Brave kids to do something not all the other kids are in to! Utah, which leads the U.S. in the number of second-languages spoken—in part thanks to the Mormon dedication to language study as a part of missionary work—now has 11,000 students in Chinese DLI programs at 55 schools. Brave state.
Those 55 schools will grow by 10 in number in the coming year, swelling the ranks of 220 brave Chinese teachers in Utah, teachers who are often brand-new to the U.S., working alongside brave English-language teaching partners to give their students a truly bicultural experience.
“I want to thank my English partner-teacher who’s had my back since day one, when there were communication issues with parents. I needed help,” said NCLC co-panelist Xiaoqian Xu, a first-grade Chinese teacher at Wasatch Elementary.
That English partner-teacher, Julie Porter, sitting right beside Xu on the NCLC stage, chimed in quickly: “Xiaoqian’s been in Utah for six years and just this morning at breakfast she asked me, ‘What are those?’” pointing to the cream-colored, superball-sized spheres in a bowl next to a plate of croissants at the hotel buffet. “’They’re butterballs,’ I told her,’” Porter recounted. “This is a program that puts you together with somebody who has to trust they can ask you any question, no matter how small, and won’t be judged.”
English teachers guide Chinese teachers in a crash course in American life and Chinese teachers impart a sense of order to their American classrooms, relying, sometimes to a fault, on a disciplinarian approach prevalent in schools back home.
“I realized if I wanted my American students to learn something I had to build a relationship with them first,” said Xu, who taught three years in a Beijing kindergarten before she arrived in a Utah classroom, where at first she expected to command unquestioning respect. “This was a turning point in my teaching. I realized I had to let the kids believe in me, love me, and like me if I wanted them to learn from me,” Xu said.
A Chinese teacher dealing with parents of young American Chinese learners is a whole different matter. Gilda Hansen, herself the child of a bicultural household (Hispanic mother, white dad), said that her two daughters thought she was in trouble every time she visited their Chinese DLI classroom in the Weber School District.
“Chen laoshi would wave me into the hall,” ensuring the kids didn’t ever see their Chinese teacher speaking English, Hansen said, brimming with gratitude as she spoke of taking her girls to Beijing, Xi’an, and Shanghai (which she pronounced as best she could) on a recent trip with their dad.
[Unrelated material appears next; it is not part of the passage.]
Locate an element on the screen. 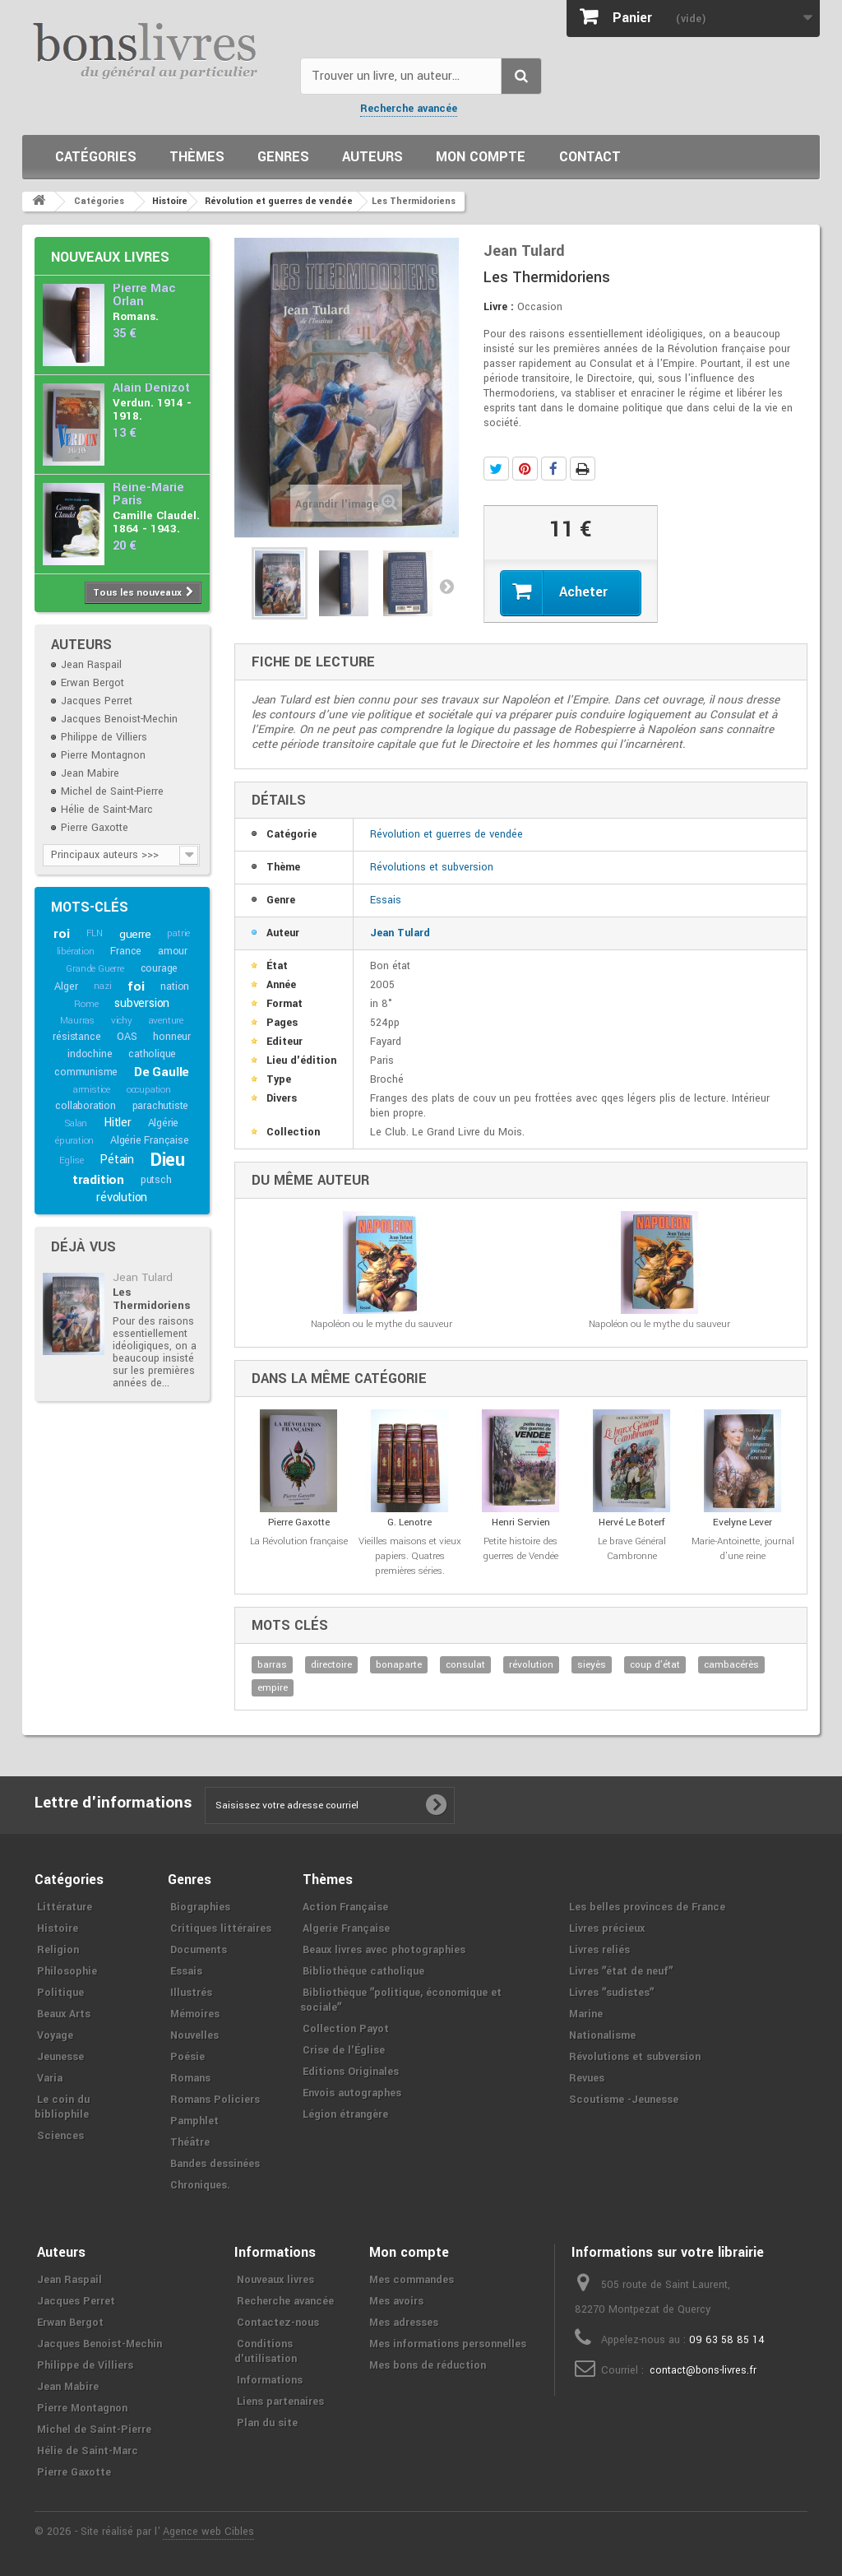  Romans is located at coordinates (190, 2078).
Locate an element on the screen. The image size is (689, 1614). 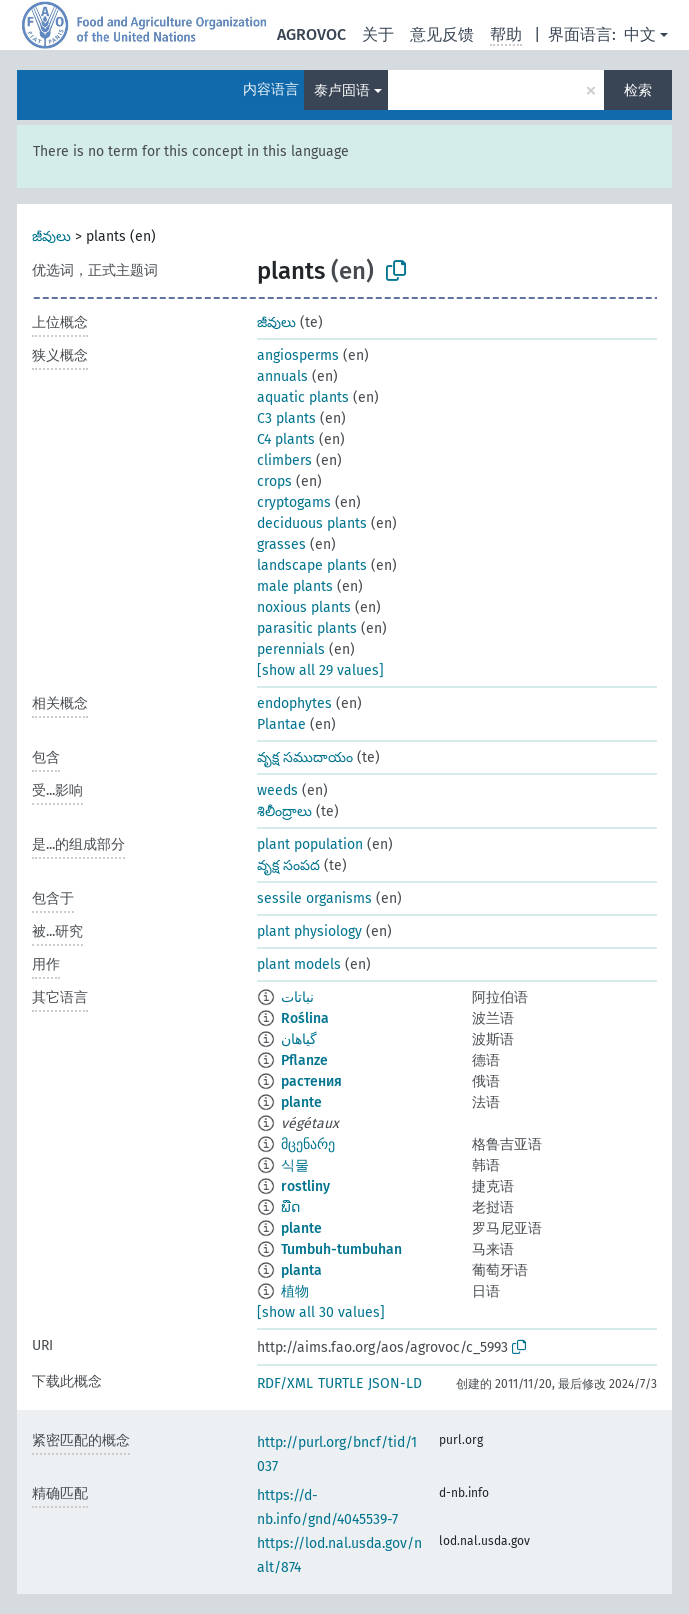 parasitic plants is located at coordinates (307, 628).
“It was a no-brainer that we wanted our kids to have a global perspective, but to see them interact in Chinese in the Xi’an classroom was so beautiful: they got to apply school to real life,” Hansen said.
Kids just want to fit in and so, by being set apart as dual language learners, their young years can sometimes feel like a slog. Teacher Yinyao You helps motivate his Draper Elementary School kids by inserting a bit of old fashioned competition into the mix, playing games with them in teams, motivating them to use Chinese in math and movement with the simple phrase: “. . . and the winner is . . .!”
“Teacher You brings an amazing energy balanced with just the right amount of structure to his classroom,” said Piper Riddle, who hired You on a recruitment trip to China in her first year at Draper. “He makes learning feel like a game. Too often I’d go visit his class and stay longer than I’d intended because I was having as much fun as the kiddoes,” said Riddle, now principal at Heber Valley Elementary.
Co-panelist Marybeth Fuller, DLI coordinator for the Washington County School District, noted that that willingness by parents and administrators to participate in and support the lives of visiting Chinese language teachers and their students was key to making the program work: “This program is amazing. It’s changing lives.”